Adventurer’s niece saddened by renaming of Venezuela’s Angel Falls
By APTuesday, December 22, 2009
Adventurer’s niece sad over Angel Falls renaming
ARCATA, Calif. — The niece of adventurer Jimmie Angel says she is saddened that Venezuela President Hugo Chavez wants to go back to using the indigenous name for the world’s tallest waterfall.
The waterfall, known as Angel Falls, was named after the American pilot who saw the natural wonder from his plane in 1933.
But Chavez said Sunday he wants the falls to be called by its Pemon Indian name: Kerepakupai-Meru.
Karen Angel, Angel’s niece who runs the Arcata-based Jimmie Angel Historical Project, says the name should remain because he was the one who made the falls known to the world.

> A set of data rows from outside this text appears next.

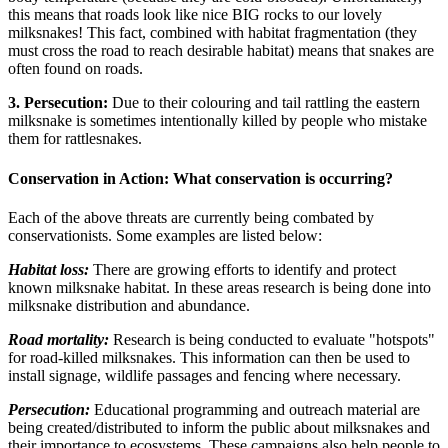
this means that roads look like nice BIG rocks to our lovely
milksnakes! This fact, combined with habitat fragmentation (they
must cross the road to reach desirable habitat) means that snakes are
often found on roads.
3. Persecution:
Due to their colouring and tail rattling the eastern
milksnake is sometimes intentionally killed by people who mistake
them for rattlesnakes.
Conservation in Action: What conservation is occurring?
Each of the above threats are currently being combated by
conservationists. Some examples are listed below:
Habitat loss:
There are growing
efforts to identify and protect
known milksnake habitat. In these areas research is being done into
milksnake distribution and abundance.
Road mortality:
Research is being conducted to evaluate "hotspots"
for road-killed milksnakes. This information can then be used to
install signage, wildlife passages and fencing where necessary.
Persecution:
Educational programming and outreach material are
being created/distributed to inform the public about milksnakes and
their importance to ecosystems. These campaigns also help people to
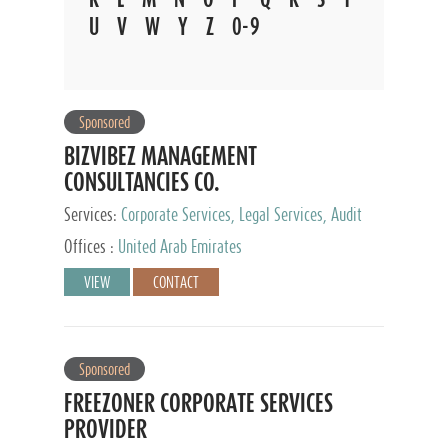
U
V
W
Y
Z
0-9
Sponsored
BIZVIBEZ MANAGEMENT
CONSULTANCIES CO.
Services:
Corporate Services, Legal Services, Audit
and Accounting Services, Tax Advisory Services,
Offices :
United Arab Emirates
Private Client Services
VIEW
CONTACT
Sponsored
FREEZONER CORPORATE SERVICES
PROVIDER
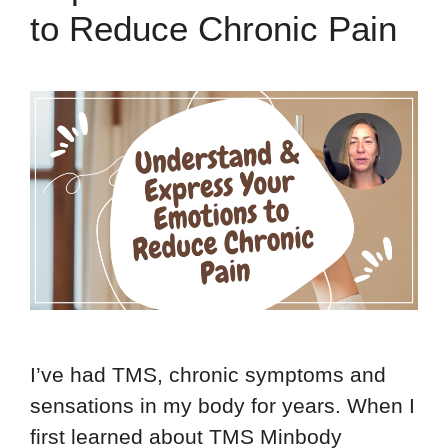
to Reduce Chronic Pain
I’ve had TMS, chronic symptoms and
sensations in my body for years. When I
first learned about TMS Minbody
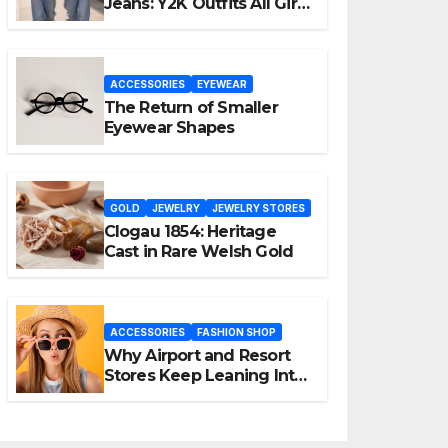
Jeans: Y2K Outfits All Girls
Are Wearing Again
ACCESSORIES
EYEWEAR
The Return of Smaller
Eyewear Shapes
GOLD
JEWELRY
JEWELRY STORES
Clogau 1854: Heritage
Cast in Rare Welsh Gold
ACCESSORIES
FASHION SHOP
Why Airport and Resort
Stores Keep Leaning Into
Fashion Accessories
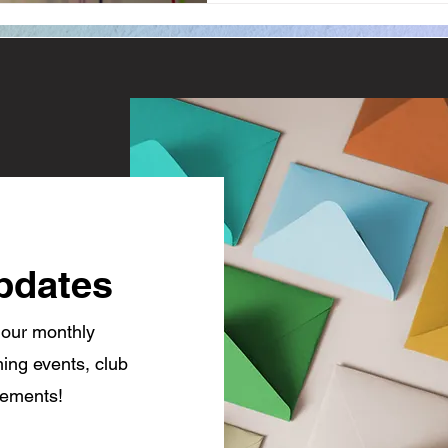
pdates
 our monthly
ing events, club
cements!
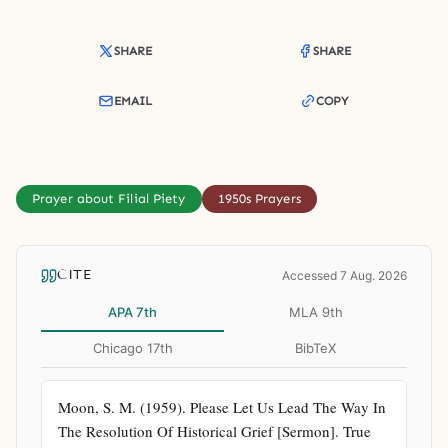
SHARE
SHARE
EMAIL
COPY
Prayer about Filial Piety
1950s Prayers
CITE
Accessed 7 Aug. 2026
APA 7th
MLA 9th
Chicago 17th
BibTeX
Moon, S. M. (1959). Please Let Us Lead The Way In 
The Resolution Of Historical Grief [Sermon]. True 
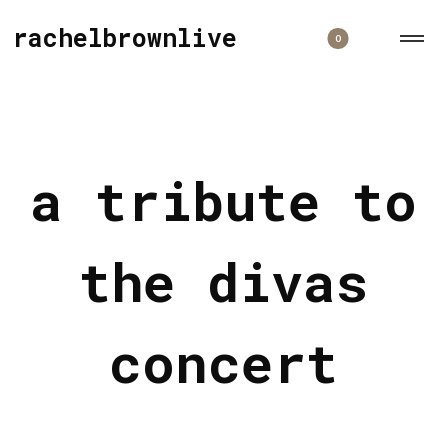
rachelbrownlive
0
a tribute to
the divas
concert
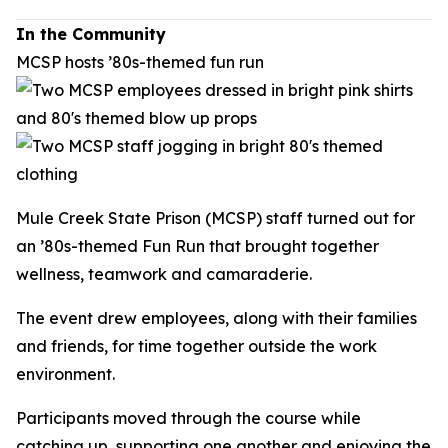
In the Community
MCSP hosts ’80s-themed fun run
Mule Creek State Prison (MCSP) staff turned out for
an ’80s-themed Fun Run that brought together
wellness, teamwork and camaraderie.
The event drew employees, along with their families
and friends, for time together outside the work
environment.
Participants moved through the course while
catching up, supporting one another and enjoying the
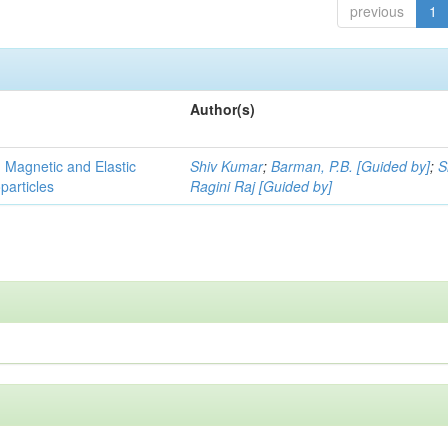
previous
1
Author(s)
, Magnetic and Elastic
Shiv Kumar
;
Barman, P.B. [Guided by]
;
S
particles
Ragini Raj [Guided by]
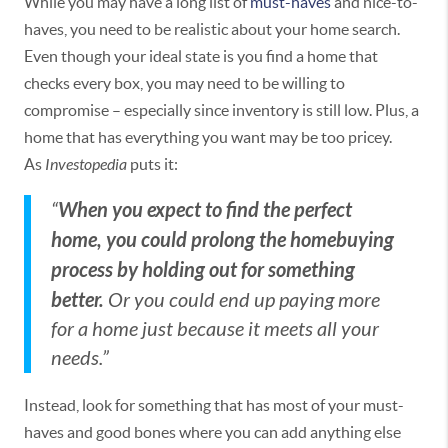
While you may have a long list of
must-haves
and nice-to-
haves, you need to be realistic about your home search.
Even though your ideal state is you find a home that
checks every box, you may need to be willing to
compromise – especially since inventory is still low. Plus, a
home that has everything you want may be too pricey.
As
Investopedia
puts it:
When you expect to find the perfect
“
home, you could prolong the homebuying
process by holding out for something
better.
Or you could end up paying more
for a home just because it meets all your
needs.”
Instead, look for something that has most of your must-
haves and good bones where you can add anything else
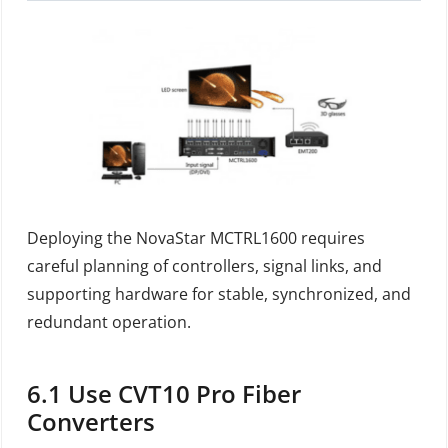
Deploying the NovaStar MCTRL1600 requires
careful planning of controllers, signal links, and
supporting hardware for stable, synchronized, and
redundant operation.
6.1
Use CVT10 Pro Fiber
Converters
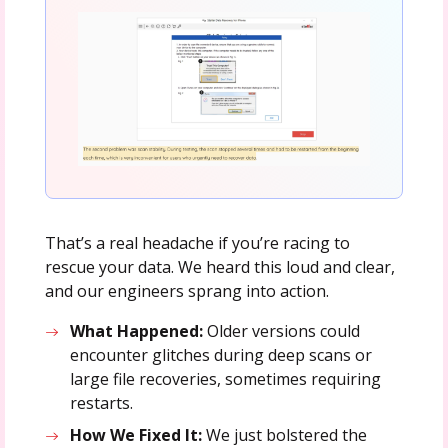
That’s a real headache if you’re racing to
rescue your data. We heard this loud and clear,
and our engineers sprang into action.
What Happened:
Older versions could
encounter glitches during deep scans or
large file recoveries, sometimes requiring
restarts.
How We Fixed It:
We just bolstered the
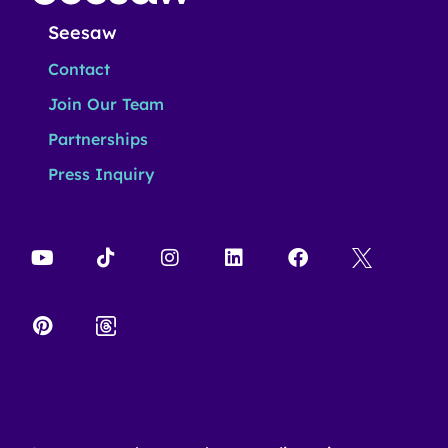
Seesaw
Contact
Join Our Team
Partnerships
Press Inquiry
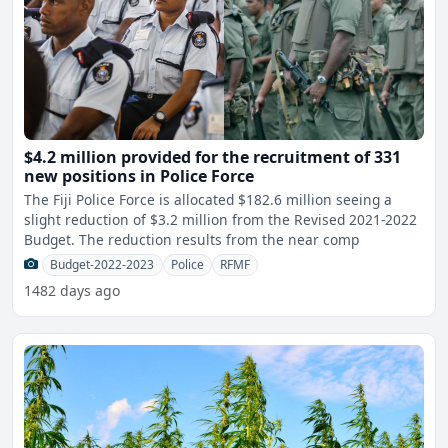
$4.2 million provided for the recruitment of 331
new positions in Police Force
The Fiji Police Force is allocated $182.6 million seeing a
slight reduction of $3.2 million from the Revised 2021-2022
Budget. The reduction results from the near comp
Budget-2022-2023
Police
RFMF
1482 days ago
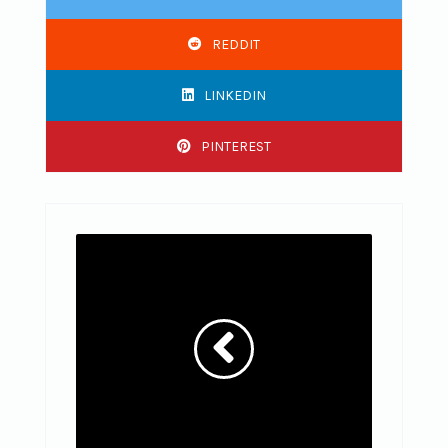
REDDIT
LINKEDIN
PINTEREST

“Jimmie Angel loved Venezuela and its people. He flew missions of mercy for the indigenous Pemon of the Kamarata Valley,” she said in an e-mail. “My position has always been that Jimmie Angel made the waterfall known to the world, and thus he ‘discovered’ it in that context.”
The waterfall, one of the country’s most popular tourist attractions, is 3,212 feet (979 meters) high.
Chavez said Angel may have been the first to eye the waterfall from the air. “But how many millions of indigenous eyes saw it, and prayed to it,” Chavez said.
Karen Angel says the Pemon who live next to the site don’t even use the name Chavez has selected. She says current research works use the Angel Falls name or another indigenous name, Churun-Vena.
“(Chavez) should want people from the ‘outside’ to come to see the waterfall,” she wrote. “Tourism to the waterfall is the Pemon’s primary source of money.”